== Segment start ==

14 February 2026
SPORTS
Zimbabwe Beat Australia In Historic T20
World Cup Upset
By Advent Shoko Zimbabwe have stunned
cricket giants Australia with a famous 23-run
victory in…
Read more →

== Segment end ==

▸ What to produce:
Please give back only the lines starting with the one that contains "By Advent Shoko Zimbabwe have stunned" and ending with the last line of the listing, retyped exactly.

▸ Answer for the task:
By Advent Shoko Zimbabwe have stunned
cricket giants Australia with a famous 23-run
victory in…
Read more →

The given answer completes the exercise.